[Data extracted from a collection]
►

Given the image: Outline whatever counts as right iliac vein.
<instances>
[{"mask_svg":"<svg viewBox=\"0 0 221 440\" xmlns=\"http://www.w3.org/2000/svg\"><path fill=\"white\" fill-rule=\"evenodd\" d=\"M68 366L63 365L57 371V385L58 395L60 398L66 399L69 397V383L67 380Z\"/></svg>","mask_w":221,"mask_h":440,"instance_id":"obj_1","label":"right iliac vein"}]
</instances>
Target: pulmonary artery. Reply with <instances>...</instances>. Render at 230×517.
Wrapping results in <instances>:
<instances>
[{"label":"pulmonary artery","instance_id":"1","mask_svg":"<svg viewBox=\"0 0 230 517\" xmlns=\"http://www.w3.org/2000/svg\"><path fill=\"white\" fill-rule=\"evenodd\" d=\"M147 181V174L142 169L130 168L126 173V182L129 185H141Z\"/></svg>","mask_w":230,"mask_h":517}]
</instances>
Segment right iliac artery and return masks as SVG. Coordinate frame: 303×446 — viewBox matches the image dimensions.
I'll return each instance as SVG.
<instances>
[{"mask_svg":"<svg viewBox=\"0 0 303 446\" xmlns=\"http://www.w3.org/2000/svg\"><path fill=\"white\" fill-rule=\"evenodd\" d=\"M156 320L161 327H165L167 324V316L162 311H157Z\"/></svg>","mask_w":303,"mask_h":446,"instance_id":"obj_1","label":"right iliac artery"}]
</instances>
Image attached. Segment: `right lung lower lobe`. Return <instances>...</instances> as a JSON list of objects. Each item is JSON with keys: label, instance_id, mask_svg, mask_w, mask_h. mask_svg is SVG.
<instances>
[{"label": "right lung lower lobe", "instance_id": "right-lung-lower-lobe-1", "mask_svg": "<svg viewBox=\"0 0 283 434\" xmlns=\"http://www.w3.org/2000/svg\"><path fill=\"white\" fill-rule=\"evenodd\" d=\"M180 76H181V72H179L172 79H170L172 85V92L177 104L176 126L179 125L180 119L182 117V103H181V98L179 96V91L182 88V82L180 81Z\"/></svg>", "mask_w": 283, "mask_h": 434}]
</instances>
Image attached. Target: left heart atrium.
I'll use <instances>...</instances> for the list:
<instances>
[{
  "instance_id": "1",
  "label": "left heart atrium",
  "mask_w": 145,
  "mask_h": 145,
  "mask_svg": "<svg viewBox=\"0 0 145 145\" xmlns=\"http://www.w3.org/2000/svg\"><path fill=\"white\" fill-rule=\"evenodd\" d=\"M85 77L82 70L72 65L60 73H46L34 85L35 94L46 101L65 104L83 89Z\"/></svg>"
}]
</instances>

◄

ABOUT THIS EXERCISE.
In this exercise, you retype all of the data exactly as it appears above.

SOLUTION TO THIS TASK.
Given the image: Outline whatever counts as right iliac vein.
<instances>
[{"mask_svg":"<svg viewBox=\"0 0 221 440\" xmlns=\"http://www.w3.org/2000/svg\"><path fill=\"white\" fill-rule=\"evenodd\" d=\"M68 366L63 365L57 371V385L58 395L60 398L66 399L69 397V383L67 380Z\"/></svg>","mask_w":221,"mask_h":440,"instance_id":"obj_1","label":"right iliac vein"}]
</instances>
Target: pulmonary artery. Reply with <instances>...</instances>. Render at 230×517.
Wrapping results in <instances>:
<instances>
[{"label":"pulmonary artery","instance_id":"1","mask_svg":"<svg viewBox=\"0 0 230 517\" xmlns=\"http://www.w3.org/2000/svg\"><path fill=\"white\" fill-rule=\"evenodd\" d=\"M147 181V174L142 169L130 168L126 173V182L129 185H141Z\"/></svg>","mask_w":230,"mask_h":517}]
</instances>
Segment right iliac artery and return masks as SVG. Coordinate frame: 303×446 — viewBox matches the image dimensions.
I'll return each instance as SVG.
<instances>
[{"mask_svg":"<svg viewBox=\"0 0 303 446\" xmlns=\"http://www.w3.org/2000/svg\"><path fill=\"white\" fill-rule=\"evenodd\" d=\"M156 320L161 327H165L167 324V316L162 311H157Z\"/></svg>","mask_w":303,"mask_h":446,"instance_id":"obj_1","label":"right iliac artery"}]
</instances>
Image attached. Segment: `right lung lower lobe`. Return <instances>...</instances> as a JSON list of objects. Each item is JSON with keys: label, instance_id, mask_svg, mask_w, mask_h. mask_svg is SVG.
<instances>
[{"label": "right lung lower lobe", "instance_id": "right-lung-lower-lobe-1", "mask_svg": "<svg viewBox=\"0 0 283 434\" xmlns=\"http://www.w3.org/2000/svg\"><path fill=\"white\" fill-rule=\"evenodd\" d=\"M180 76H181V72H179L172 79H170L172 85V92L177 104L176 126L179 125L180 119L182 117V103H181V98L179 96V91L182 88V82L180 81Z\"/></svg>", "mask_w": 283, "mask_h": 434}]
</instances>
Image attached. Target: left heart atrium.
I'll use <instances>...</instances> for the list:
<instances>
[{
  "instance_id": "1",
  "label": "left heart atrium",
  "mask_w": 145,
  "mask_h": 145,
  "mask_svg": "<svg viewBox=\"0 0 145 145\" xmlns=\"http://www.w3.org/2000/svg\"><path fill=\"white\" fill-rule=\"evenodd\" d=\"M85 77L82 70L72 65L60 73H46L34 85L35 94L46 101L65 104L83 89Z\"/></svg>"
}]
</instances>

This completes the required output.